Offseason changes mean the Cowboys need Dak Prescott. What’s his future in Dallas?
With his third season as the starting quarterback of the Dallas Cowboys looming, Dak Prescott faces his most crucial campaign yet.
The Cowboys are aiming for a postseason return, but Prescott’s 2018 performance will also have a significant impact on negotiations with the organization for a contract extension. Prescott stressed he hasn’t thought specifically about what the structure of a deal might be but said he would also take the team’s needs into consideration.
“That’s all good money, and that’s all big money, honestly,” Prescott told USA TODAY last week in a phone conversation. “I haven’t decided, or haven’t even talked about whether it’s a fully guaranteed deal, all up front, or whatever, short-term deal or make it long term. I’ve got to take care of myself and take care of my family.
“But at the same time, I want to do what’s best to get good players around me and keep good players around me, because that’s how you win.
“So if it’s short term to allow other players to get paid, or long term because I want to continue to stay a Cowboy and that helps the organization, we’ll get there when that time comes.”
Matt Ryan signed an extension with the Atlanta Falcons during this offseason, giving him $30 million a season and $100 million guaranteed, both of which set NFL records. Earlier, Kirk Cousins signed a threeyear, fully guaranteed deal worth $84 million with the Minnesota Vikings.
And yet Prescott, a fourthround pick in 2016, remains one of the best bargains in the NFL, set to earn $630,000 this year in base salary.
While the Cowboys still have Prescott’s rights for 2019 and could tender the franchise tag on him, it’s common for teams to look to lock up ascending players, especially quarterbacks, to long-term deals prior to entering the last year of the contract.

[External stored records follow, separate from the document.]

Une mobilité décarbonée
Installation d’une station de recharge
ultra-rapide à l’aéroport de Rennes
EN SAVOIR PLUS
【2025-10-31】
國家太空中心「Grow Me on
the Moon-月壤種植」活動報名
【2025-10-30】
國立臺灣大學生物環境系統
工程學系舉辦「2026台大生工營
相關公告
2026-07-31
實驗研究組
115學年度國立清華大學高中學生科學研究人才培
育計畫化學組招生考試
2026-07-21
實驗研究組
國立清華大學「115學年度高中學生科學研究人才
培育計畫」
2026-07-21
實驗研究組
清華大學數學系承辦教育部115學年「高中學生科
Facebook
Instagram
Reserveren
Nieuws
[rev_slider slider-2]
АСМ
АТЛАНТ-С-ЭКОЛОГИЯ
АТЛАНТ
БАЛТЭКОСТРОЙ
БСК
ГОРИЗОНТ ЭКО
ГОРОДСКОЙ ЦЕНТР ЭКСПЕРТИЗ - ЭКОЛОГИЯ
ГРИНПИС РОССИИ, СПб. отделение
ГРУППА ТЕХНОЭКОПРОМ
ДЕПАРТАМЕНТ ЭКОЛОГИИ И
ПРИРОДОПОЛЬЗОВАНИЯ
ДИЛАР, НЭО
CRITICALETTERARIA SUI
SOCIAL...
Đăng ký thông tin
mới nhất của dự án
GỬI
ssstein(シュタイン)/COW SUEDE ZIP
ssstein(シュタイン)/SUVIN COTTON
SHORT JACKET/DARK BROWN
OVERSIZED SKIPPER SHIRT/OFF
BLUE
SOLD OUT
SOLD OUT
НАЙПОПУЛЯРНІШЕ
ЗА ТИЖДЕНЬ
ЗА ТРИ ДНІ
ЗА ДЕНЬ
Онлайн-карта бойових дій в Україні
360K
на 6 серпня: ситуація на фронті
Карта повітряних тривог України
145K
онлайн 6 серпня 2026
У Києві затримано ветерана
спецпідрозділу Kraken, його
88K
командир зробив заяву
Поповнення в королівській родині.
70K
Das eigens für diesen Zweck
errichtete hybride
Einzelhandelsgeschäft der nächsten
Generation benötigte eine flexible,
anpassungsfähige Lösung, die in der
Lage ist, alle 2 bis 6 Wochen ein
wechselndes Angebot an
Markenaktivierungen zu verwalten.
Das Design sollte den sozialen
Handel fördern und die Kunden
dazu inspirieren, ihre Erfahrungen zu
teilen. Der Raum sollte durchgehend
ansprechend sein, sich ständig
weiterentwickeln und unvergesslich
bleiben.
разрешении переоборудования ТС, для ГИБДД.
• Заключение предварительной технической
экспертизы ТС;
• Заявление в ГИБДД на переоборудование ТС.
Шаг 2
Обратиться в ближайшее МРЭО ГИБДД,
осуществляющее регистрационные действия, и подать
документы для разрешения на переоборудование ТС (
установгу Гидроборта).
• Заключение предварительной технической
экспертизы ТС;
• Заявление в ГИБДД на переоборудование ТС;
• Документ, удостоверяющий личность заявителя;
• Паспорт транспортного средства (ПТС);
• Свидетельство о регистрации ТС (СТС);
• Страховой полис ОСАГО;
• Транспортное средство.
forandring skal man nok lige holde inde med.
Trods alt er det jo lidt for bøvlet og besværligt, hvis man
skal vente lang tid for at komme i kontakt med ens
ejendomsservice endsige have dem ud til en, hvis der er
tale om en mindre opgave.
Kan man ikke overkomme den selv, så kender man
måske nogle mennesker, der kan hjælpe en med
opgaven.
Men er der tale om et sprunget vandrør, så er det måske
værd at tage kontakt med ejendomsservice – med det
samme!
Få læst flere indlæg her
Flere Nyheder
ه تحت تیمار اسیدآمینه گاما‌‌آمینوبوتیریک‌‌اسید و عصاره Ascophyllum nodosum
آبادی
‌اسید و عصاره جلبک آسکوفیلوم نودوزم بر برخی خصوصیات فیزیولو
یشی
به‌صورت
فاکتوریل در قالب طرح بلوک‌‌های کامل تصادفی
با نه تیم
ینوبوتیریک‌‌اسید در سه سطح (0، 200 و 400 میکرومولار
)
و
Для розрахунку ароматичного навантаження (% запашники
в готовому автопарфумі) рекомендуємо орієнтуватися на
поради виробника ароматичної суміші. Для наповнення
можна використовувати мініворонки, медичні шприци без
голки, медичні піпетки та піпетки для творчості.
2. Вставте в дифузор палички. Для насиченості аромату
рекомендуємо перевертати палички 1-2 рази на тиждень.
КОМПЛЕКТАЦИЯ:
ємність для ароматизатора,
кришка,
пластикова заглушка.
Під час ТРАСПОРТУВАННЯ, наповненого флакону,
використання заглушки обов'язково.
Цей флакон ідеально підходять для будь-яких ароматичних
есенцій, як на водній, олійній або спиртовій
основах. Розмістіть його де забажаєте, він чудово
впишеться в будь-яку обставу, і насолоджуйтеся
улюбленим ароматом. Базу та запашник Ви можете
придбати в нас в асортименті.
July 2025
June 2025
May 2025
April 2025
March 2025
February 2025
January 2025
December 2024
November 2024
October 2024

“Personally, it’s about winning, man,” Prescott said. “When it comes to the contract, we know this is a year where it’s going to happen in some form or fashion. For me it’s just about focusing on being the best I can.
“Being the best quarterback I can to make sure we win a lot of games so that I can show this organization what I can do and what I can do for many years to come. I know if I do that and win a bunch of games, go out there and win a Super Bowl, that money will take care of itself.
“Yeah, it’s a big year, but it’s a big year because it’s Year 3. It’s a huge year because it’s the next year.”
During spring workouts, there were signs that Prescott is growing more comfortable in his role as the team’s franchise quarterback. It wasn’t that Prescott wasn’t vocal before, but now he has no choice but to speak up given the void left by veteran tight end Jason Witten’s retirement and receiver Dez Bryant’s release.
“You can see him thinking at a different level and just being more comfortable in our offense, and then challenging everyone else to play at that level with him,” center Travis Frederick said. “People gravitate to him naturally. People want to follow him.
“Guys are looking to him for that, and he’s accepting of that, and he knows his responsibility.”
Cowboys executive vice president Stephen Jones said in May at the team’s golf outing that Dallas has budgeted to pay Prescott “as he deserves” and added that he hopes the final contract numbers are “up there,” based on the quarterback’s play.
Prescott spoke to USA TODAY on behalf of the Ready. Raise. Rise. campaign, which is holding the Pic Your Power challenge.
If 100 people submit photos of themselves holding up a sign with the hashtag #ReadyRaise Rise at ReadyRaiseRise.com, Bristol-Myers Squibb will pledge $250,000 to 35 advocacy groups that support people affected by cancer.
Prescott, whose mother, Peggy, died after fighting colon cancer, has supported various causes to promote education and research to fight the disease.
“I’m just allowing her to be my story,” Prescott said. “That’s what I’m doing and that’s why I’m here. It puts it in perspective what she went through and the grit and the selflessness type of fighter she was.
“That’s why it’s important for me to reach out and to be a part of the Ready. Raise. Rise. campaign so we can educate and help bring oncology research to people who need it.”
Cowboys quarterback Dak Prescott has averaged 3,495.5 yards passing and 22.5 TD passes during his first two NFL seasons. He also has rushed for six TDs both years.